LE REGISTRAIRE DES MARQUES DE COMMERCE

Référence : 2013 COMC 57

Date de la décision : 2013-04-05

RELATIVEMENT À UNE PROCÉDURE DE RADIATION EN VERTU DE L’ARTICLE 45 engagée à la demande d'Easton Sports Canada Inc., contre l'enregistrement no TMA361,722 visant la marque de commerce SKATE'S EYESTAY DESIGN, actuellement au nom de Bauer Hockey Corp.

 

[1]               Le 11 janvier 2010, à la demande de Easton Sports Canada Inc. (la Partie requérante), le Registraire des marques de commerce a donné l'avis prévu à l'article 45 de la Loi sur les marques de commerce, L.R.C. 1985, ch T-13 (la Loi) à Nike Bauer Hockey Corp., propriétaire inscrit au moment de l'enregistrement no TMA361,722 pour la marque de commerce SKATE'S EYESTAY DESIGN (la Marque). À la suite d'un changement de nom enregistré par le Registraire le 9 avril 2010, l'enregistrement est désormais au nom de Bauer Hockey Corp. (le Propriétaire actuel).

[2]               La Marque (illustrée ci-dessous) est enregistrée en association avec des « patins à glace » (les Marchandises).

SKATE'S EYESTAY DESIGN

 

[3]               L'enregistrement ne contient aucune description de la Marque, à l'exception d'une indication mentionnant que la ligne pointillée ne fait pas partie de la marque de commerce.

[4]               L'article 45 exige que le propriétaire inscrit de la marque de commerce indique, à l’égard de chacune des marchandises et de chacun des services énumérés dans l’enregistrement, si la marque de commerce a été employée au Canada à un moment quelconque au cours des trois années précédant la date de l’avis et, dans la négative, la date où elle a été ainsi employée en dernier lieu et la raison de son défaut d’emploi depuis cette date.
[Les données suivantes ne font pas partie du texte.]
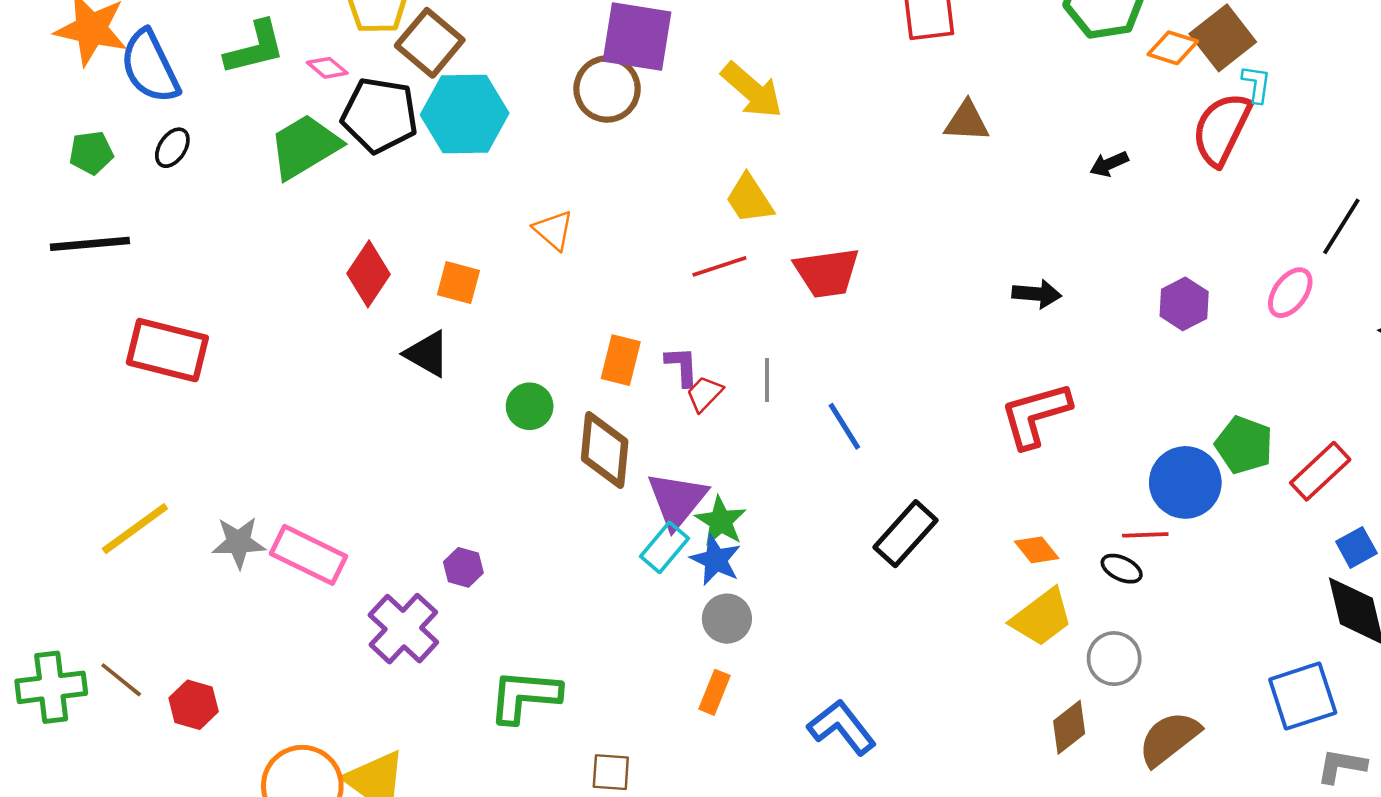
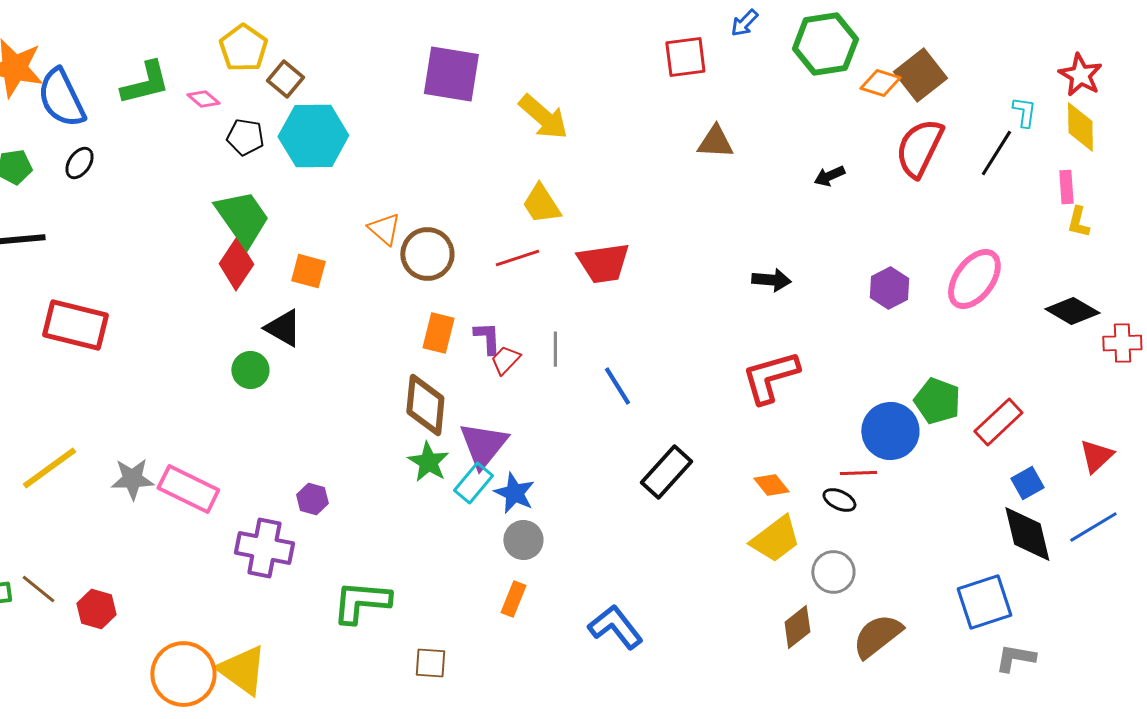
brown square: (430, 43) -> (285, 79), size x0.7
cyan L-shape: (1256, 84) -> (1024, 112), moved
brown circle: (607, 89) -> (427, 254), moved
black pentagon: (380, 115) -> (245, 137), size x0.6
green trapezoid: (305, 146) -> (242, 218), moved, turned 86
black line: (1341, 226) -> (996, 153), moved
pink ellipse: (1290, 293) -> (974, 279), size x1.5
green circle: (530, 406) -> (250, 370), moved
green star: (721, 521) -> (428, 462), moved
purple cross: (403, 629) -> (264, 548), turned -32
En l’espèce, la période pertinente au cours de laquelle l’emploi doit être établi s’étend du 11 janvier 2007 au 11 janvier 2010 (la Période pertinente).

[5]               La définition applicable d'« emploi » est énoncée au paragraphe 4(1) de la Loi :

4(1)      Une marque de commerce est réputée employée en liaison avec des marchandises si, lors du transfert de la propriété ou de la possession de ces marchandises, dans la pratique normale du commerce, elle est apposée sur les marchandises mêmes ou sur les colis dans lesquels ces marchandises sont distribuées, ou si elle est, de toute autre manière, liée aux marchandises à tel point qu’avis de liaison est alors donné à la personne à qui la propriété ou possession est transférée.

[6]               Trois questions émergent dans le cas qui nous occupe et je les aborderai dans l'ordre :

1)      La Marque a-t-elle été employée telle qu'elle a été enregistrée? 

2)      L'emploi s'est-il fait dans la pratique normale du commerce?

3)      L'emploi s'applique-t-il en faveur du propriétaire inscrit en vertu de l'article 50 de la Loi?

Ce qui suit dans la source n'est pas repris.